Worship music doesn’t connect with me anymore. Sometimes I think of what it would be like to rewind my spiritual journey back to the days when I had powerful worship experiences in church. However, any recent attempt has left me discontent. Just as I’m ready to abandon any form of worship containing lyrics, I remember The Bridge. I’ve visited The Bridge a handful of times the past 5 or 6 years and each time I’ve been surprised by how my soul responds to the music. The lyrics resonate with me. The unpolished arrangements invite me in, imperfections and all. The volume is cranked to 11 and I feel at home. Todd and Angie’s style of worship is certainly not for everyone, but that’s just the thing…their style of worship works for the community they pastor, not the other way around.

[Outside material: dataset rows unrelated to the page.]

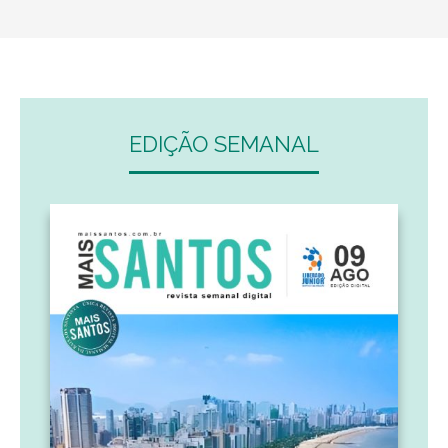
EDIÇÃO SEMANAL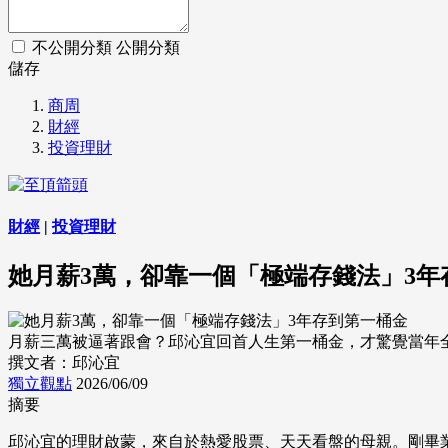
不公開分類
公開分類
儲存
商周
財經
投資理財
財經
|
投資理財
她月薪3萬，卻靠一個「極端存錢法」3年
月薪三萬被逼著跟會？邱沁宜回首人生第一桶金，才驚覺當年全靠媽
撰文者：邱沁宜
獨立觀點
2026/06/09
摘要
邱沁宜的理財啟蒙，來自於熱愛股票、天天看盤的母親。剛畢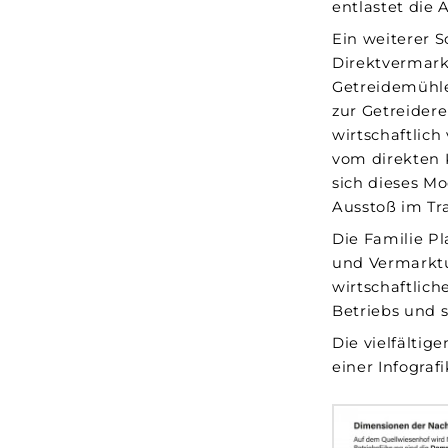
entlastet die
Ein weiterer 
Direktvermark
Getreidemühle
zur Getreider
wirtschaftlic
vom direkten 
sich dieses M
Ausstoß im Tr
Die Familie P
und Vermarktu
wirtschaftlich
Betriebs und 
Die vielfältig
einer Infografi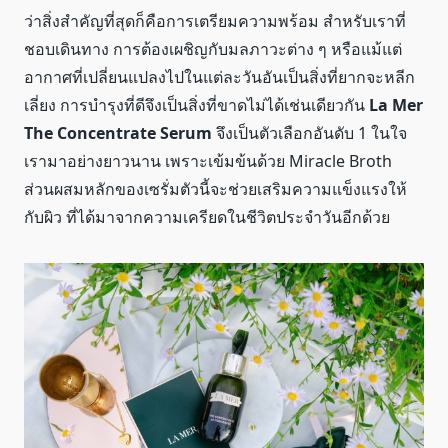
ว่าสิ่งสำคัญที่สุดก็คือการเตรียมความพร้อม สำหรับเราที่
ชอบเดินทาง การต้องเผชิญกับมลภาวะต่าง ๆ หรือแม้แต่
อากาศที่เปลี่ยนแปลงไปในแต่ละวันอันเป็นสิ่งที่ยากจะหลีก
เลี่ยง การบำรุงที่ดีจึงเป็นสิ่งที่ขาดไม่ได้เช่นเดียวกัน
La Mer
The Concentrate Serum
จึงเป็นตัวเลือกอันดับ 1 ในใจ
เรามาอย่างยาวนาน เพราะเข้มข้นด้วย Miracle Broth
ส่วนผสมหลักของเซรั่มตัวนี้จะช่วยเสริมความแข็งแรงให้
กับผิว ที่ได้มาจากความเครียดในชีวิตประจำวันอีกด้วย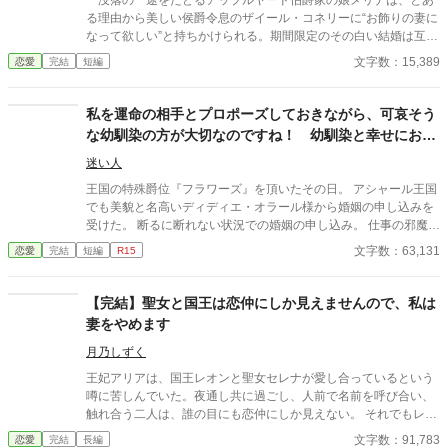
没落の一途をたどるアップルヤード伯爵家の娘メリナは、とあ
る理由から美しい侯爵令息のザイール・コネリーに“お飾りの妻に
なって欲しい”と持ちかけられる。期間限定のその白い結婚は互い
の都合のための秘密の契約結婚だったが、メリナは過去に優しく
文字数：15,389
恋愛
完結
短編
してくれたことのあるザイールに、ひそかにずっと想いを寄せて
いて─────
私を運命の相手とプロポーズしておきながら、可哀そう
な幼馴染の方が大切なのですね！ 幼馴染と幸せにお過
ごしください
迷い人
王国の特殊爵位『フラワーズ』を頂いたその日。 アシャール王国
でも美貌と名高いディディエ・オラール様から婚姻の申し込みを
受けた。 断るに断れない状況での婚姻の申し込み。 仕事の邪魔は
しないと言う約束のもと、私はその婚姻の申し出を承諾する。 優
文字数：63,131
恋愛
完結
短編
R15
しい人。 貞節と名高い人。 一目惚れだと、運命の相手だと、彼は
言った。 細やかな気遣いと、距離を保った愛情表現。 私も愛して
おります。 そう告げようとした日、彼は私にこうつげたのです。
【完結】聖女と国王は恋仲にしか見えませんので、私は
「子を事故で亡くした幼馴染が、心をすり減らして戻ってきたん
妻をやめます
だ。 私はしばらく彼女についていてあげたい」 そう言って私の
物を、つぎつぎ幼馴染に与えていく。 優しかったアナタは幻です
月乃しずく
か？ どうぞ、幼馴染とお幸せに、請求書はそちらに回しておきま
王妃アリアは、国王レオンと聖女セレナが愛し合っているという
す。
噂に苦しんでいた。夜通し共に過ごし、人前で名前を呼び合い、
触れ合う二人は、誰の目にも恋仲にしか見えない。 それでもレオ
ンは「国を守るために必要なことだ」と妻の痛みに気づかず、セ
文字数：91,783
恋愛
完結
長編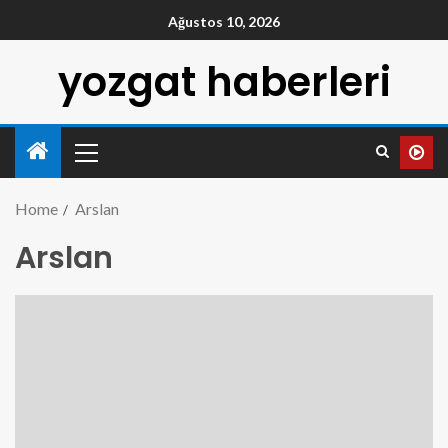
Ağustos 10, 2026
yozgat haberleri
Home
Arslan
Arslan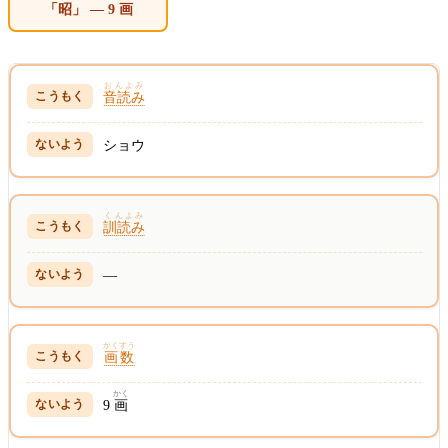
「昭」 — 9 画
おんよみ
音読み
ショウ
くんよみ
訓読み
—
かくすう
画数
かく
9
画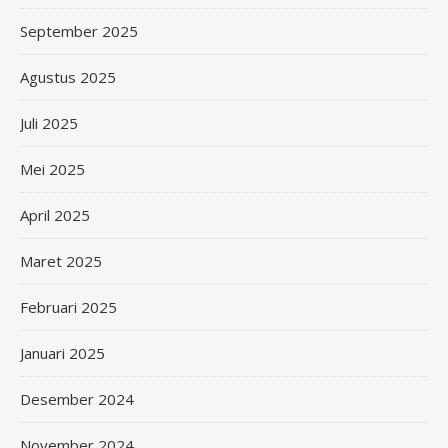
September 2025
Agustus 2025
Juli 2025
Mei 2025
April 2025
Maret 2025
Februari 2025
Januari 2025
Desember 2024
November 2024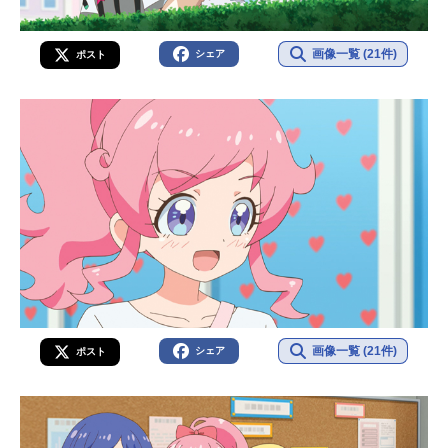
画像一覧 (21件)
シェア
ポスト
画像一覧 (21件)
シェア
ポスト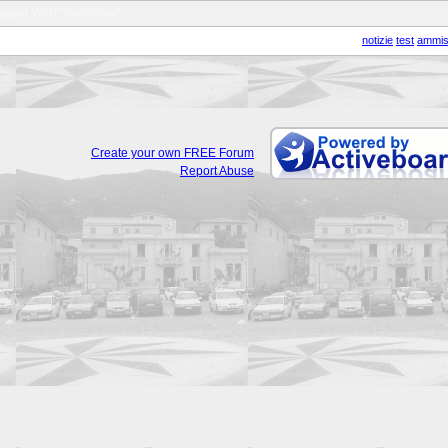
agged With "medicina"
notizie
test
ammis
Create your own FREE Forum
Report Abuse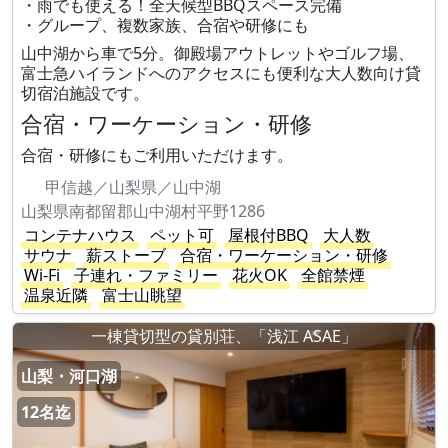
・雨でも使える！全天候型BBQスペース完備
・グループ、複数家族、合宿や研修にも
山中湖から車で5分。御殿場アウトレットやゴルフ場、
富士急ハイランドへのアクセスにも便利な大人数向け貸
切宿泊施設です。
合宿・ワーケーション・研修
合宿・研修にもご利用いただけます。
甲信越／山梨県／山中湖
山梨県南都留郡山中湖村平野1286
コンテナハウス
ペット可
屋根付BBQ
大人数
サウナ
薪ストーブ
合宿・ワーケーション・研修
Wi-Fi
子連れ・ファミリー
花火OK
全館禁煙
温泉近隣
富士山眺望
一棟貸切型の貸別荘、「浅江 ASAE」
山梨・河口湖
12名迄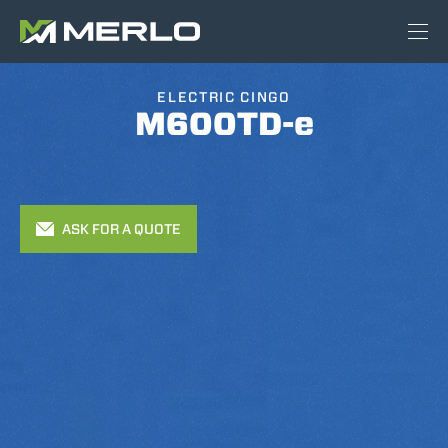
ELECTRIC CINGO
M600TD-e
ASK FOR A QUOTE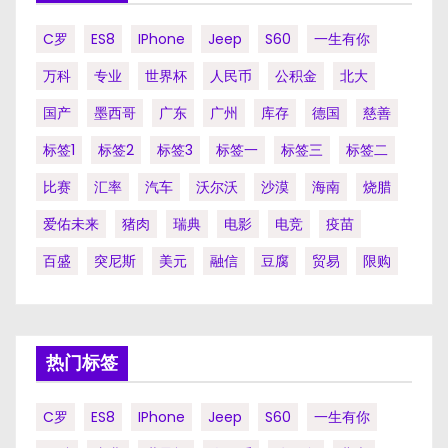
C罗
ES8
IPhone
Jeep
S60
一生有你
万科
专业
世界杯
人民币
公积金
北大
国产
墨西哥
广东
广州
库存
德国
慈善
标签1
标签2
标签3
标签一
标签三
标签二
比赛
汇率
汽车
沃尔沃
沙漠
海南
烧腊
爱佑未来
猪肉
瑞典
电影
电竞
疫苗
百盛
突尼斯
美元
融信
豆腐
贸易
限购
热门标签
C罗
ES8
IPhone
Jeep
S60
一生有你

Todd and Angie, you inspire me.
What has been your experience with worship in church? Does it connect with your soul?
Updating…
Todd and Angie’s band Agents of Future plays weekly at The Bridge. The song playing the first half of the video is “Sewn in my Skin”, which can be found on their most recent CD, Sneek Peaks. Purchase the CD here or download it here.





Like it! thanks for sharing this one. I’m currently on my own quest to begin singing again – if it’s not too late for this old voice of mine to recover.
My best experiences of worship have been when we are singing as ONE – this doesn’t happen when someone is performing – but when we each find our voice in the music and each sing our part. I love how Bernice from Sweet Honey and Rock talks about it…you don’t have to have a good voice to make your contribution AND we need everyone to sing their part to complete the song.
thanks, E
Craig–thank you. this one made me cry.
I like the real-ness, that it is ‘unfeigned’. I like the fact that lots of people are part of the whole sound, and everyone is actually involved.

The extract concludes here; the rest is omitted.